Work task » Copy the entries below exactly, but only from the line containing "Graphic Organizer" through the final line.

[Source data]
━━━━━━━━━━━━━━━━
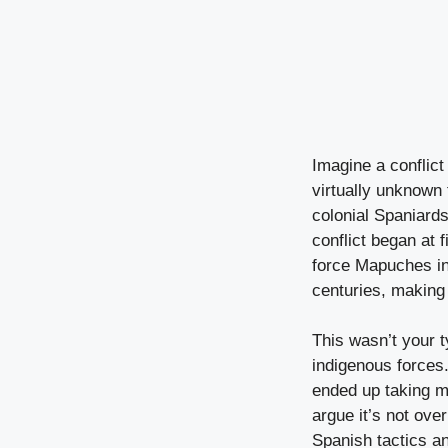
Imagine a conflict 
virtually unknown
colonial Spaniard
conflict began at 
force Mapuches in
centuries, making 
This wasn’t your 
indigenous forces.
ended up taking m
argue it’s not ove
Spanish tactics a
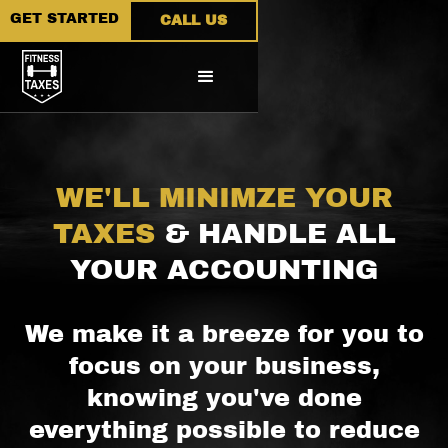
GET STARTED
CALL US
WE'LL MINIMZE YOUR
TAXES
& HANDLE ALL
YOUR ACCOUNTING
We make it a breeze for you to
focus on your business,
knowing you've done
everything possible to reduce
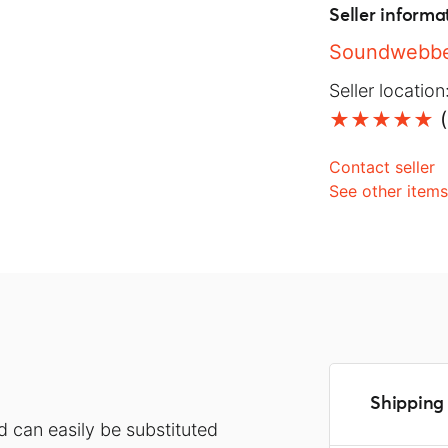
Seller informa
Soundwebbe
Seller location
(
Contact seller
See other item
Shipping 
d can easily be substituted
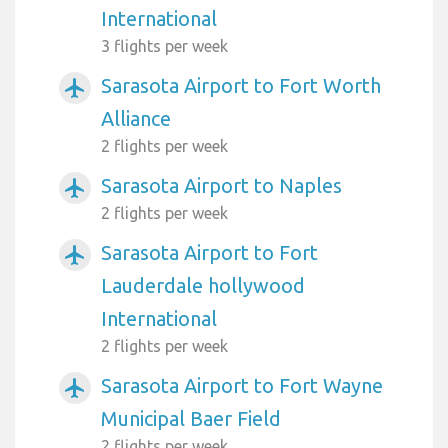
International
3 flights per week
Sarasota Airport to Fort Worth
airplanemode_active
Alliance
2 flights per week
Sarasota Airport to Naples
airplanemode_active
2 flights per week
Sarasota Airport to Fort
airplanemode_active
Lauderdale hollywood
International
2 flights per week
Sarasota Airport to Fort Wayne
airplanemode_active
Municipal Baer Field
2 flights per week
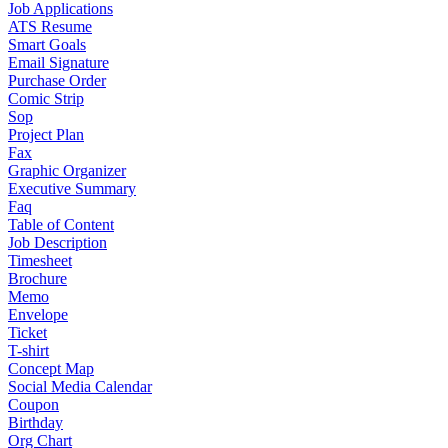
Job Applications
ATS Resume
Smart Goals
Email Signature
Purchase Order
Comic Strip
Sop
Project Plan
Fax
Graphic Organizer
Executive Summary
Faq
Table of Content
Job Description
Timesheet
Brochure
Memo
Envelope
Ticket
T-shirt
Concept Map
Social Media Calendar
Coupon
Birthday
Org Chart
━━━━━━━━━━━━━━━━
Task output »
Graphic Organizer
Executive Summary
Faq
Table of Content
Job Description
Timesheet
Brochure
Memo
Envelope
Ticket
T-shirt
Concept Map
Social Media Calendar
Coupon
Birthday
Org Chart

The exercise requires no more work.